僕――語講アキは、その牢獄の番人だった。 新しい辞書『新釈』の編纂。それが僕の生業であり、信仰であり、そして呪いだった。
「アキくん、この言葉の語釈、もう少しなんとかならない?」 そう言って僕の机に身を乗り出してきたのは、同僚の読ミコさんだった。 彼女は言葉を愛していた。ただし、僕のように「閉じ込めるため」ではなく、「解き放つため」に。
「『恋』の定義、ですか?」 僕は眼鏡を押し上げ、赤ペンで真っ赤に染まった原稿を差し出す。 「現在の案では、『特定の異性に強く惹かれ、その存在が常に念頭にある状態』としていますが。

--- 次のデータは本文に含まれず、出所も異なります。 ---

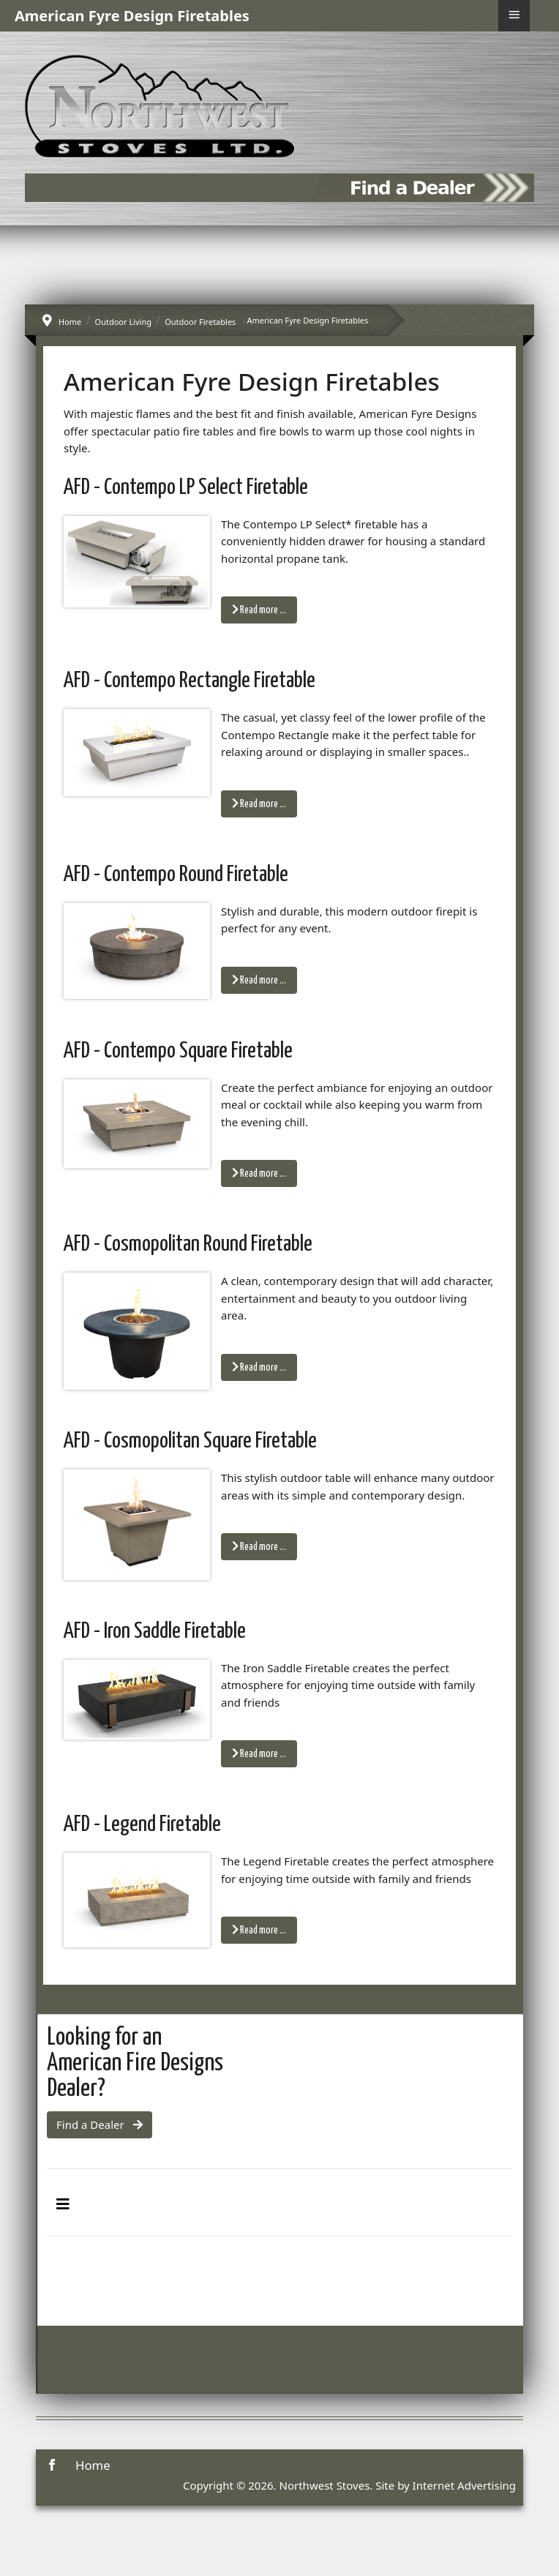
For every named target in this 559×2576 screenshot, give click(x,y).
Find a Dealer (99, 2124)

何か不満が?」
「不満だらけよ。全然足りないわ」 ミコさんは唇を尖らせる。 「惹かれるだけじゃない。胸が苦しくなるとか、世界が明るく見えるとか、そういう『色彩』が抜けてるわ。これじゃあ、ただの精神疾患の診断書じゃない」
「辞書は客観的事実の集積です。ポエムを綴る場所ではありません」 「じゃあ、この感情は何? 名前がついていない、このモヤモヤしたやつは」 彼女は自分の胸に手を当てて言った。 「アキくんと一緒に残業して、コンビニのアイスを半分こして、帰りの夜風が少しだけ冷たい時に感じる、この……『これ』。これは、どのページに載ってるの?」
僕は答えられなかった。 僕の脳内にある数万語のアーカイブを検索しても、その「これ(・・)」に合致する見出し語は見つからなかった。 それは「友情」にしては熱すぎたし、「愛情」にしては静かすぎた。
「……現在、調査中です」 僕は逃げるように目を逸らした。
それから半年。 『新釈』の完成を目前に控えた春の日。 ミコさんは、他社へ引き抜かれる形で編集部を去ることになった。

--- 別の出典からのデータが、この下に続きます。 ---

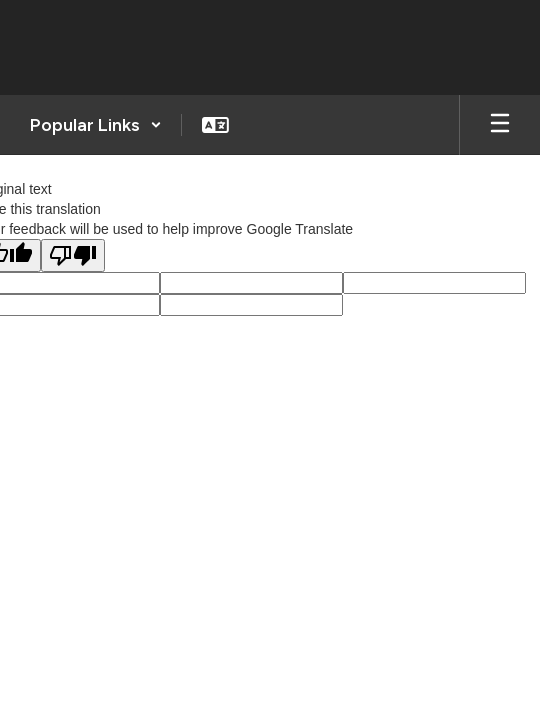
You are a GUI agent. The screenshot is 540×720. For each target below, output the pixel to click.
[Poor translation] (73, 255)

最終日の夜。 誰もいないオフィスで、僕は彼女に一通の手紙を渡した。 「……辞書の『あとがき』の草案です。目を通しておいてください」
彼女は不思議そうな顔をしながら、封筒を開けた。 中には、便箋が一枚。 そこには、僕の端正な字で、たった一行の「語釈」だけが記されていた。
【君】 (名)1.僕の辞書に載っていない全ての言葉。2.定義することを諦めさせる、唯一の存在。3.さよなら、と言いたくない理由。
ミコさんは、その手紙を読み終えると、ふっと短く笑った。 その瞳には、定義できないはずの液体が溜まっていた。
「……アキくん。これ、誤字があるわよ」 「え?」 「『さよなら』じゃなくて、『またね』でしょ」
彼女は赤ペンを取り出し、僕の「恋文」に、たった一文字の修正を入れた。 それは、どんな語釈よりも雄弁に、僕たちの関係を定義した。
「言葉にできないから、私たちは言葉を紡ぐのね」
彼女が去った後、僕は一人、静まり返ったオフィスで辞書を開いた。 「恋」の項を見る。 そこには、僕が書いた無機質な定義が並んでいる。 けれど、その行間には、目には見えない僕だけの追記が刻まれていた。
言葉は牢獄だが。 時として、その鍵は、伝えられなかった沈黙の中に隠されている。